Assagioli on Bio-Psychosynthesis, Self-Realization, and the Goals of Psychosynthetic Therapy
By Roberto Assagioli
Lecture Manuscript (post-1966)
Doc. #23763, 23764, 23765 – Assagioli Archive, Florence [1]
Original title: Principi informatori e risultati della terapia psicosintetica
Translated and Edited With Notes by Jan Kuniholm
Editorial Note:
The abstract, contextual subtitle, and cross-sections have been added for clarity and navigation. The original wording, sequence, and structure of the text have been preserved. No conceptual edits have been made to the author’s original writing.
Abstract
In this undated but post-1966 lecture manuscript, Roberto Assagioli presents a systematic account of the distinguishing principles of psychosynthetic therapy and the therapeutic outcomes he observed in his clinical work. The text is structured in two parts. The first articulates seven foundational criteria of psychosynthetic therapy — including the integration of the body (bio-psychosynthesis), the constructive use of all psychic energies, the awakening of superconscious and transpersonal forces, self-realization and identification with the Self, the therapeutic relationship, the patient’s active cooperation, and the harmonization of social and interpersonal life. The second part describes the existential and clinical results of this integral approach, ranging from the resolution of psychosomatic disorders and phobias to profound shifts in a patient’s orientation toward life, meaning, and consciousness. Together, the two sections offer a concise but comprehensive statement of psychosynthesis as both a therapeutic and developmental system — one that encompasses personal integration, transpersonal awakening, and a vision of human flourishing that extends into education and social life.

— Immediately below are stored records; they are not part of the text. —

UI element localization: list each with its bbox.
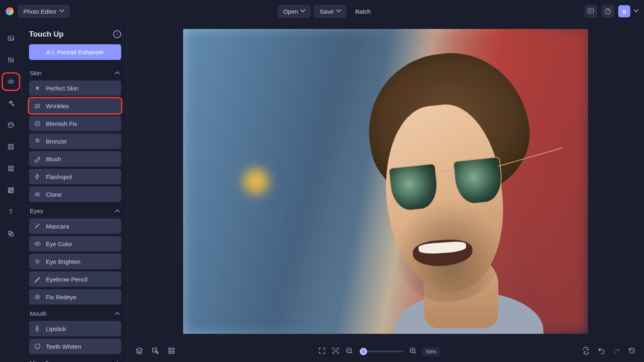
tool-fix-redeye[interactable]: Fix Redeye (29, 289, 121, 304)
rail-sliders-icon[interactable] (5, 54, 17, 66)
tool-clone[interactable]: Clone (29, 187, 121, 202)
save-button[interactable]: Save (314, 5, 346, 18)
svg-point-8 (9, 124, 10, 125)
tool-label: Flashspot (46, 173, 72, 180)
fullscreen-icon[interactable] (318, 347, 326, 356)
rail-sparkles-icon[interactable] (5, 97, 17, 109)
history-icon[interactable] (628, 347, 636, 356)
info-icon[interactable]: i (113, 30, 121, 38)
photo-preview (183, 29, 588, 334)
svg-point-23 (37, 193, 40, 196)
svg-point-4 (8, 58, 9, 60)
rail-palette-icon[interactable] (5, 119, 17, 131)
tool-blemish-fix[interactable]: Blemish Fix (29, 116, 121, 131)
mode-selector-label: Photo Editor (23, 8, 57, 15)
svg-point-7 (10, 81, 12, 82)
tool-eye-color[interactable]: Eye Color (29, 236, 121, 251)
fit-screen-icon[interactable] (332, 347, 340, 356)
open-button[interactable]: Open (278, 5, 311, 18)
canvas[interactable] (127, 23, 644, 341)
avatar[interactable]: S (618, 5, 630, 17)
chevron-down-icon (60, 9, 64, 13)
section-head-eyes[interactable]: Eyes (29, 204, 121, 218)
rail-frame-icon[interactable] (5, 141, 17, 153)
tool-label: Bronzer (46, 138, 67, 145)
svg-rect-14 (11, 166, 13, 168)
svg-point-9 (10, 123, 11, 124)
batch-button[interactable]: Batch (350, 5, 376, 18)
section-title: Miscellaneous (30, 360, 68, 362)
svg-point-25 (36, 260, 39, 263)
chevron-down-icon (337, 9, 341, 13)
tool-flashspot[interactable]: Flashspot (29, 169, 121, 184)
svg-rect-11 (8, 144, 13, 149)
tool-teeth-whiten[interactable]: Teeth Whiten (29, 339, 121, 354)
feedback-icon[interactable] (584, 5, 597, 18)
section-mouth: Mouth Lipstick Teeth Whiten (29, 307, 121, 354)
rail-overlay-icon[interactable] (5, 228, 17, 240)
tool-eyebrow-pencil[interactable]: Eyebrow Pencil (29, 272, 121, 287)
chevron-up-icon (116, 209, 120, 213)
section-title: Mouth (30, 310, 47, 317)
tool-mascara[interactable]: Mascara (29, 218, 121, 234)
batch-button-label: Batch (355, 8, 371, 15)
panel-title: Touch Up (29, 30, 64, 39)
tool-bronzer[interactable]: Bronzer (29, 134, 121, 149)
tool-perfect-skin[interactable]: Perfect Skin (29, 80, 121, 96)
compare-icon[interactable] (582, 347, 590, 356)
help-icon[interactable] (601, 5, 614, 18)
tool-lipstick[interactable]: Lipstick (29, 321, 121, 336)
section-misc: Miscellaneous Hair Color (29, 356, 121, 362)
svg-point-24 (37, 243, 38, 245)
zoom-in-icon[interactable] (409, 347, 417, 356)
zoom-slider-thumb[interactable] (360, 348, 367, 355)
grid-view-icon[interactable] (167, 347, 175, 356)
svg-point-5 (10, 60, 11, 61)
tool-eye-brighten[interactable]: Eye Brighten (29, 254, 121, 269)
rail-text-icon[interactable] (5, 206, 17, 218)
redo-icon[interactable] (613, 347, 621, 356)
tool-label: Mascara (46, 223, 69, 230)
zoom-percent[interactable]: 59% (423, 347, 440, 356)
mode-selector[interactable]: Photo Editor (18, 5, 70, 18)
ai-portrait-enhancer-button[interactable]: A.I. Portrait Enhancer (29, 44, 121, 60)
undo-icon[interactable] (597, 347, 605, 356)
save-button-label: Save (320, 8, 333, 15)
chevron-up-icon (116, 312, 120, 316)
section-eyes: Eyes Mascara Eye Color Eye Brighten Eyeb… (29, 204, 121, 304)
tool-label: Blush (46, 156, 61, 162)
svg-rect-15 (8, 169, 10, 171)
zoom-slider[interactable] (359, 351, 403, 352)
svg-rect-12 (10, 146, 12, 148)
chevron-down-icon[interactable] (634, 9, 638, 13)
avatar-letter: S (622, 8, 626, 15)
section-head-mouth[interactable]: Mouth (29, 307, 121, 321)
rail-image-icon[interactable] (5, 32, 17, 44)
rail-grid-icon[interactable] (5, 162, 17, 175)
zoom-out-icon[interactable] (345, 347, 353, 356)
section-head-misc[interactable]: Miscellaneous (29, 356, 121, 362)
rail-touchup-eye-icon[interactable] (5, 76, 17, 88)
svg-rect-31 (172, 348, 174, 350)
tool-rail (0, 23, 22, 362)
layers-icon[interactable] (135, 347, 143, 356)
chevron-down-icon (301, 9, 305, 13)
section-head-skin[interactable]: Skin (29, 66, 121, 80)
svg-rect-13 (8, 166, 10, 168)
tool-label: Wrinkles (46, 103, 69, 109)
tool-blush[interactable]: Blush (29, 151, 121, 167)
svg-point-27 (37, 296, 38, 298)
rail-texture-icon[interactable] (5, 184, 17, 196)
svg-rect-30 (169, 348, 171, 350)
popout-icon[interactable] (151, 347, 159, 356)
section-title: Skin (30, 70, 41, 76)
svg-point-3 (9, 37, 10, 38)
section-title: Eyes (30, 208, 43, 214)
tool-wrinkles[interactable]: Wrinkles (29, 98, 121, 113)
svg-rect-32 (169, 352, 171, 354)
tool-label: Blemish Fix (46, 120, 77, 127)
tool-label: Clone (46, 191, 62, 198)
touchup-panel: Touch Up i A.I. Portrait Enhancer Skin P… (22, 23, 127, 362)
bottom-bar: 59% (127, 341, 644, 362)
tool-label: Perfect Skin (46, 85, 78, 92)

Bio-Psychosynthesis and the Integration of the Body
PRINCIPLES
The criteria that characterize psychosynthetic therapy and distinguish it, in a certain way, from other psychological and psychotherapeutic concepts are implicit in the previous general exposition and can be easily recognized. They also stand out clearly from the comparison between psychosynthetic therapy and Jungian therapy presented in the lectures on Jung and Psychosynthesis. (see the first three lectures of the 1966 Course) [2]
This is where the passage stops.